- Problem to work on -
The required output is a word-for-word restatement of the material below, from the line with "многополярном мире (в" through its last line, inclusive.

####################

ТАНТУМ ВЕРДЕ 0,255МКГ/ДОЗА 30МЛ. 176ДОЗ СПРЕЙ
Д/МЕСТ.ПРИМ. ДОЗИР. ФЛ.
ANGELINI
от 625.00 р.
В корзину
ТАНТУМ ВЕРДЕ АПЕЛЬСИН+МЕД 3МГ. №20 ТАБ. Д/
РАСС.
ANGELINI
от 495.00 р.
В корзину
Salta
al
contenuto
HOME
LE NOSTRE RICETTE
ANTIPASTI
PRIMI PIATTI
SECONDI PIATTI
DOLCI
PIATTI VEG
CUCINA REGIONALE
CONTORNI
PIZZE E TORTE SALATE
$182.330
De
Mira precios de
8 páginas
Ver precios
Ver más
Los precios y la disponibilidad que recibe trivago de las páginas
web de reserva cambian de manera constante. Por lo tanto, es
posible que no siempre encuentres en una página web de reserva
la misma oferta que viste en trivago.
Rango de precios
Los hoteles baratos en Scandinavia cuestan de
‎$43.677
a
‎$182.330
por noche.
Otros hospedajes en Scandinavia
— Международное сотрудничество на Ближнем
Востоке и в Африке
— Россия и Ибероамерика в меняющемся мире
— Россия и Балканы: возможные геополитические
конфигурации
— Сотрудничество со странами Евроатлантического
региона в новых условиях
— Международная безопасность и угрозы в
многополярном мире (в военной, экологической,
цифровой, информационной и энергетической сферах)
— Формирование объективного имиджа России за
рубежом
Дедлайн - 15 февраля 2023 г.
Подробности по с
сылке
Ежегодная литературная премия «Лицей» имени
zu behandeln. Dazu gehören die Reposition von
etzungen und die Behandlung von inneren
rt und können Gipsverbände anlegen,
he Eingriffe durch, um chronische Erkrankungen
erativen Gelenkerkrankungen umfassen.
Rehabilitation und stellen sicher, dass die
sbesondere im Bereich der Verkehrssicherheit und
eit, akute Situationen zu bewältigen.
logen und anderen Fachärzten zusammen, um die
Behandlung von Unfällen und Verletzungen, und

####################

- Reply -
многополярном мире (в военной, экологической,
цифровой, информационной и энергетической сферах)
— Формирование объективного имиджа России за
рубежом
Дедлайн - 15 февраля 2023 г.
Подробности по с
сылке
Ежегодная литературная премия «Лицей» имени
zu behandeln. Dazu gehören die Reposition von
etzungen und die Behandlung von inneren
rt und können Gipsverbände anlegen,
he Eingriffe durch, um chronische Erkrankungen
erativen Gelenkerkrankungen umfassen.
Rehabilitation und stellen sicher, dass die
sbesondere im Bereich der Verkehrssicherheit und
eit, akute Situationen zu bewältigen.
logen und anderen Fachärzten zusammen, um die
Behandlung von Unfällen und Verletzungen, und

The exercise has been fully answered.